Data for processing:
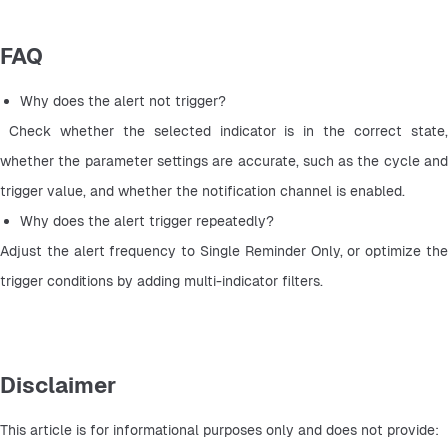
FAQ
Why does the alert not trigger?
 Check whether the selected indicator is in the correct state, 
whether the parameter settings are accurate, such as the cycle and 
trigger value, and whether the notification channel is enabled.
Why does the alert trigger repeatedly? 
Adjust the alert frequency to Single Reminder Only, or optimize the 
trigger conditions by adding multi-indicator filters.
Disclaimer
This article is for informational purposes only and does not provide:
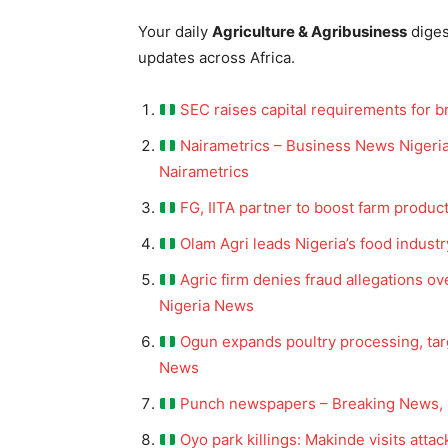
Your daily
Agriculture & Agribusiness
dige
updates across Africa.
SEC raises capital requirements for b
Nairametrics – Business News Nigeria
Nairametrics
FG, IITA partner to boost farm produc
Olam Agri leads Nigeria’s food industr
Agric firm denies fraud allegations ov
Nigeria News
Ogun expands poultry processing, targ
News
Punch newspapers – Breaking News, 
Oyo park killings: Makinde visits atta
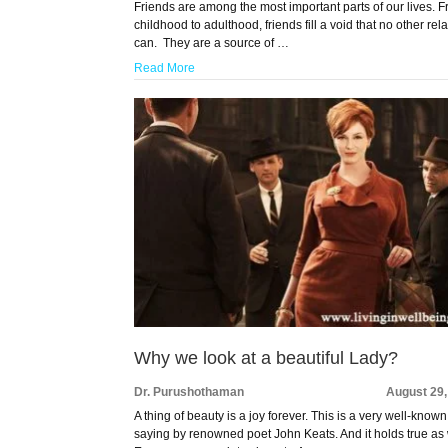
Friends are among the most important parts of our lives. 
childhood to adulthood, friends fill a void that no other rel
can. They are a source of …
Read More
Why we look at a beautiful Lady?
Dr. Purushothaman
August 29,
A thing of beauty is a joy forever. This is a very well-known
saying by renowned poet John Keats. And it holds true as 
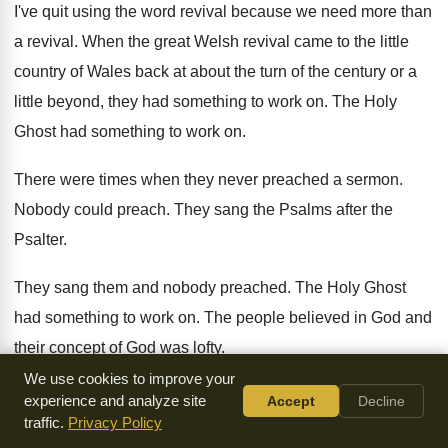
I've quit using the word revival because we
need more than
a revival
.
When the great Welsh revival came to the
little
country of Wales back at about the
turn of the century or a
little beyond
,
they had something to work on
.
The Holy
Ghost had something to work on
.
There were times when they never preached a
sermon
.
Nobody could preach
.
They sang the Psalms after the
Psalter
.
They sang them and nobody preached
.
The Holy Ghost
had something to work on
.
The people believed in God and
their concept
of God was lofty
.
We use cookies to improve your
But because the church has lost her lofty
concept of God
experience and analyze site
Accept
Decline
traffic.
Privacy Policy
and no longer knows what
God's like, her religion is thin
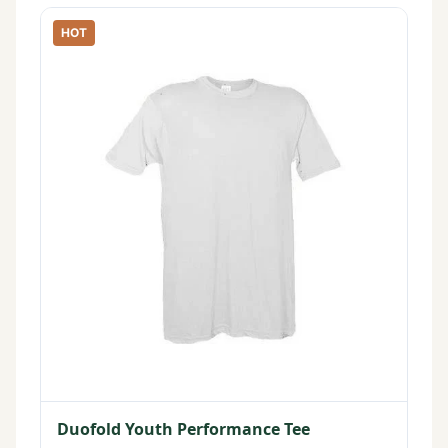
HOT
Duofold Youth Performance Tee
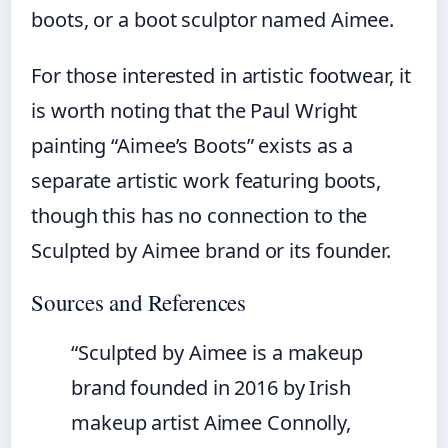
boots, or a boot sculptor named Aimee.
For those interested in artistic footwear, it
is worth noting that the Paul Wright
painting “Aimee’s Boots” exists as a
separate artistic work featuring boots,
though this has no connection to the
Sculpted by Aimee brand or its founder.
Sources and References
“Sculpted by Aimee is a makeup
brand founded in 2016 by Irish
makeup artist Aimee Connolly,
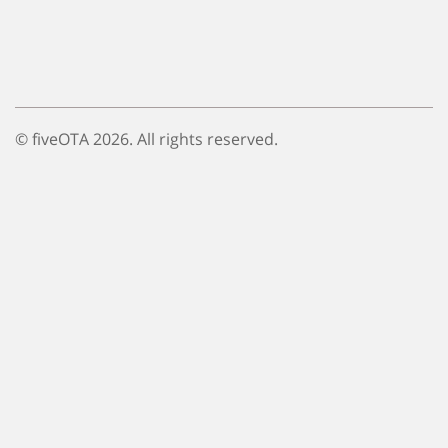
© fiveOTA 2026. All rights reserved.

Description of the task: When copying from the data above, begin at the line containing "turn of the century or a" and end at the line containing "For those interested in artistic footwear, it"; return those lines exactly and leave all pictures behind.

Reply to the exercise:
turn of the century or a
little beyond
,
they had something to work on
.
The Holy
Ghost had something to work on
.
There were times when they never preached a
sermon
.
Nobody could preach
.
They sang the Psalms after the
Psalter
.
They sang them and nobody preached
.
The Holy Ghost
had something to work on
.
The people believed in God and
their concept
of God was lofty
.
We use cookies to improve your
But because the church has lost her lofty
concept of God
experience and analyze site
Accept
Decline
traffic.
Privacy Policy
and no longer knows what
God's like, her religion is thin
HOT
Duofold Youth Performance Tee
boots, or a boot sculptor named Aimee.
For those interested in artistic footwear, it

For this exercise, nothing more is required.